# New Zealand Spring Riding



## Phedder (Sep 13, 2014)

On the way down from Ohau, didn't take any pictures up there because it was overcast and icy as shit, which all cleared once lifts shut.









Treble Cone








With my crazy Swedish skier friend, riding with him helped push my skills to the next level, he hauls ass. 








Off the back








Friendly Kea on top of TC








*Kea's









Remarkables, didn't take many pics because the spring riding was too good! We put most of those tracks in that afternoon hah. 










Looking across Lake Tekapo to where I lived for the season, with clouds rolling over the mountains.

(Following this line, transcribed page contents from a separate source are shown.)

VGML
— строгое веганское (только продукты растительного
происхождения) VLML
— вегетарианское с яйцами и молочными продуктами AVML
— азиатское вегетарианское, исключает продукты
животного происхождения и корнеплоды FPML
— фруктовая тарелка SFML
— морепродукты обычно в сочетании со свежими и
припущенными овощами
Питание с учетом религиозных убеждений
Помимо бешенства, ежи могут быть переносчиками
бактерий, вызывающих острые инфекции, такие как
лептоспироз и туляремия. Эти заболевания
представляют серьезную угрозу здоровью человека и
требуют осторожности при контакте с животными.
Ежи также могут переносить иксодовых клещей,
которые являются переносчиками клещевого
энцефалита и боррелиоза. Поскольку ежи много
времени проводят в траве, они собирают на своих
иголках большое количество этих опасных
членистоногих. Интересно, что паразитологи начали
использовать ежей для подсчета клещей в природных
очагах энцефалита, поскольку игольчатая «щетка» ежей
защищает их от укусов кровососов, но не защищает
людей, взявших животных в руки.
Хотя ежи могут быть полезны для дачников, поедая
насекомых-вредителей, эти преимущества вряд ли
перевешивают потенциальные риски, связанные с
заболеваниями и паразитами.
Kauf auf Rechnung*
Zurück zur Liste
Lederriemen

Aaaaaaaaaand that's probably all, dislocated my shoulder yesterday and the last field I could get to closes on the 11th of October. Haven't seen the physio yet and would like an MRI, best case scenario I may do 1 more day on the 8th or so just so I can say the injury didn't end my season. Gutting as I have now until then to be able to ride every day, guess I'll be hiking instead.


----------



## Phedder (Sep 13, 2014)

And perfect timing, my work mate just uploaded this pic from the Baumann Glacier. I work for a Helicopter company over summer, we can get dropped off here around 4pm, sunlight until 9ish, up again at 5am, and picked up around 9.30am again. So my season isn't totally over, just delayed...


----------



## Manicmouse (Apr 7, 2014)

Thanks for sharing the photos. The core shot sucks!!

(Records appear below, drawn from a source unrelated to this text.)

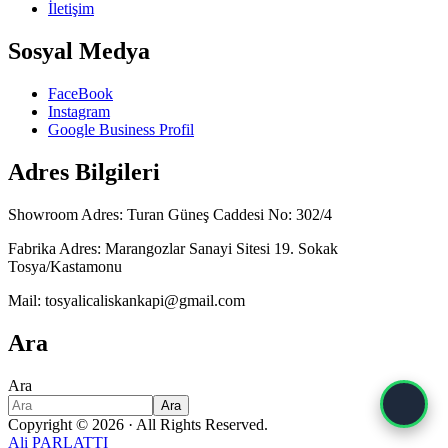
İletişim
Sosyal Medya
FaceBook
Instagram
Google Business Profil
Adres Bilgileri
Showroom Adres: Turan Güneş Caddesi No: 302/4
Fabrika Adres: Marangozlar Sanayi Sitesi 19. Sokak
Tosya/Kastamonu
Mail: tosyalicaliskankapi@gmail.com
Ara
Ara
Ara
Copyright © 2026 · All Rights Reserved.
Ali PARLATTI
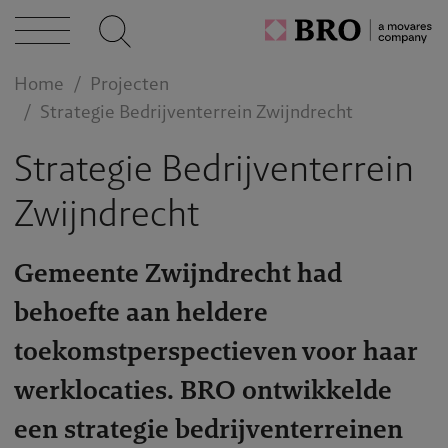
n bij
Home
Projecten
act
Strategie Bedrijventerrein Zwijndrecht
Strategie Bedrijventerrein
Zwijndrecht
Gemeente Zwijndrecht had
behoefte aan helder
e
toekomstperspectieven voor haar
werklocaties. BRO ontwikkelde
een strategie bedrijventerreinen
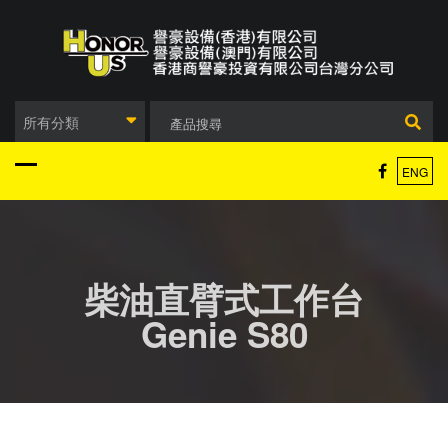
Skip
to
content
所有分類
ENG
柴油直臂式工作台
Genie S80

I'll add 4 photos from yesterday on Turoa. Bluebird day, no wind. Hard pack softened by about 1pm.

Empty mountain on a springtime Thursday 









A few more people appear









Did a couple of off-piste runs on the glacier, best runs of the day. Snow soft enough to carve some nice lines at speed.


















... and that was the end of my pathetically short season.

Turoa early bird passes on sale already for 2016. $445! Days passes were $95 this year.


----------